Pyright Internals

Code Structure

packages/vscode-pyright/src/extension.ts: Language Server Protocol (LSP) client entry point for VS Code extension.
packages/pyright-internal/typeshed-fallback/: Recent copy of Typeshed type stub files for Python stdlib
packages/pyright-internal/src/pyright.ts: Main entry point for command-line tool
packages/pyright-internal/src/server.ts: Main entry point for LSP server
packages/pyright-internal/src/analyzer: Modules that perform analysis passes over Python parse tree
packages/pyright-internal/src/common: Modules that are common to the parser and analyzer
packages/pyright-internal/src/parser: Modules that perform tokenization and parsing of Python source
packages/pyright-internal/src/tests: Tests for the parser and analyzer
packages/pyright: basedpyright npm package (used internally by the playground)
basedpyright: pypi package wrapper for the npm package, so that users don't need to install nodejs themselves
docstubs: stubs with docstrings on compiled modules (generated from packages/pyright-internal/typeshed-fallback/ when building the pypi package)

Core Concepts

Pyright implements a service, a persistent in-memory object that controls the order of analysis and provides an interface for the language server. For multi-root workspaces, each workspace gets its own service instance.

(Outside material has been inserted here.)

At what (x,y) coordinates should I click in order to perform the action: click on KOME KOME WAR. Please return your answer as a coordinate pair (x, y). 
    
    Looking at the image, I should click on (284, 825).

The service owns an instance of a program, which tracks the configuration file and all of the source files that make up the source base that is to be analyzed. A source file can be added to a program if it is a) referenced by the config file, b) currently open in the editor, or c) imported directly or indirectly by another source file. The program object is responsible for setting up file system watchers and updating the program as files are added, deleted, or edited. The program is also responsible for prioritizing all phases of analysis for all files, favoring files that are open in the editor (and their import dependencies).

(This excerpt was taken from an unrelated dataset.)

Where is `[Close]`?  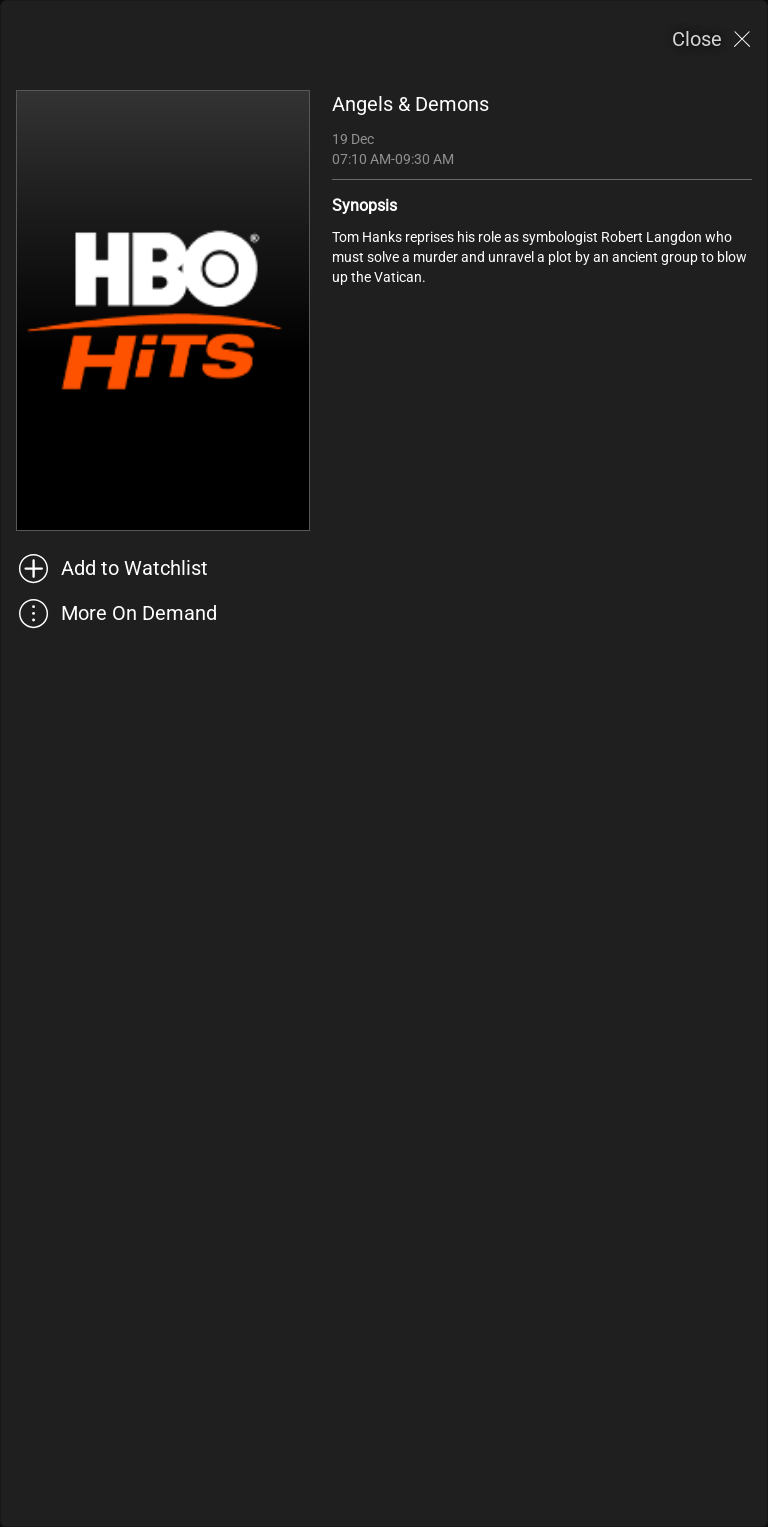
[Close] is located at coordinates (712, 39).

The program tracks multiple sourceFile objects. Each source file represents the contents of one Python source file on disk. It tracks the status of analysis for the file, including any intermediate or final results of the analysis and the diagnostics (errors and warnings) that result.

The program makes use of an importResolver to resolve the imported modules referenced within each source file.

Analysis Phases

Pyright performs the following analysis phases for each source file.

The tokenizer is responsible for converting the file’s string contents into a stream of tokens. White space, comments, and some end-of-line characters are ignored, as they are not needed by the parser.

The parser is responsible for converting the token stream into a parse tree. A generalized parseTreeWalker provides a convenient way to traverse the parse tree. All subsequent analysis phases utilize the parseTreeWalker.

The binder is responsible for building scopes and populating the symbol table for each scope. It does not perform any type checking, but it detects and reports some semantic errors that will result in unintended runtime exceptions. It also detects and reports inconsistent name bindings (e.g. a variable that uses both a global and nonlocal binding in the same scope). The binder also builds a “reverse code flow graph” for each scope, allowing the type analyzer to determine a symbol’s type at any point in the code flow based on its antecedents.

The checker is responsible for checking all of the statements and expressions within a source file. It relies heavily on the typeEvaluator module, which performs most of the heavy lifting. The checker doesn’t run on all files, only those that require full diagnostic output. For example, if a source file is not part of the program but is imported by the program, the checker doesn’t need to run on it.